A more serious question is that of "Dark Matter," or more precisely "non-baryonic dark matter." If you look at the rotation curves of galaxies you can estimate their mass density as a function of radius. It turns out that there is a lot more matter than you can see. Apparently we understand the observations well enough to rule out "boring" dark things like black holes or rocks. What is all that mass? A second clue comes from the "large-scale structure" of the universe. By modeling the stelar dynamics, you can relate the mass density of the universe to the size distribution of intergalactic structures. A third clue is anisotropies in the cosmic microwave background radiation. You can also relate these to the mass density of the universe. They too point to a lot more mass than we can see. The clincher comes from our models of big bang nucleosynthesis. Apparently there is not even enough baryonic matter in the universe to account for all that mass. One hypothesis is that there is some particle -- as yet unspecified -- which does not interact with regular matter except through gravity. Such "weakly interacting massive particles" are just what is needed to explain the observations, but until they are directly observed they are just a fiction. Some even use this as a feature rather than a bug --they hypothesize that the dark matter is the superpartners to the standard model particles.

Dark Energy

An equally serious question is that of "Dark Energy." This is really a code word referring to the fact that the expansion of universe is accelerating. What is the force driving this expansion?

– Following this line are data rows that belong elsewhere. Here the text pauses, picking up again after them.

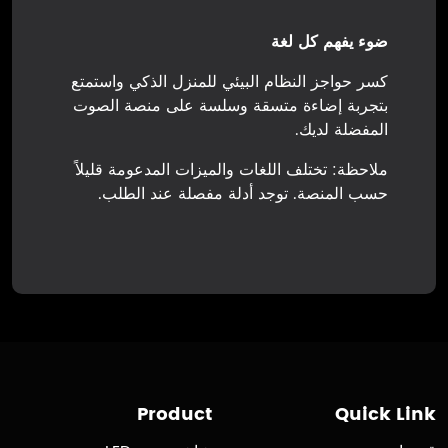
ضوء يفهم كل لغة
كسر حواجز النظام البيئي للمنزل الذكي واستمتع
بتجربة إضاءة متسقة وسلسة على منصة الصوت
المفضلة لديك.
ملاحظة: تختلف اللغات والميزات المدعومة قليلاً
حسب المنصة. توجد أدلة مفصلة عند الطلب.
Product
Quick Link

Structure of the Standard Model

Here are some "silly" questions: Why are there three generations of quarks? Why is the weak interaction so strange (breaking all those symmetries)? Why are the constants of nature what they are?

Unification of Forces

I always thought that the "unification" of forces sounds really cool. Unfortunately I don't know what it means. I tried to do some reading for this lecture. Unfortunately, the more I read, the more I realized I didn't understand what the game is. I can certainly sympathize with the idea that it would be great if there was one "theory" which explained everything in a unified picture. Apparently there is some hope that at high enough energies the theory of matter simplifies, and grand unified theories are attempts to write down this simplified limit. Of course we can't do experiments at those energies, so one has to work with other guiding principles.

Quantum Gravity

How does one produce a theory of quantum gravity? The crux of this problem has to do with the zero-point motion of very high momentum modes of the fields (at the Planck scale). Since energy is mass, these zero-point fluctuations have a gravitational signature. The funky thing is that their energy density is high enough that if quantum field theory can be applied past the Planck scale, the universe should be permeated with little teeny tiny black holes. Needless to say this leads to some unphysical predictions. Clearly the solutions is to have a theory which does not allow arbitrarily high energy fluctuations. One approach is to upgrade our field theory to a "string theory." The finite length of the strings ends up cutting off the divergences.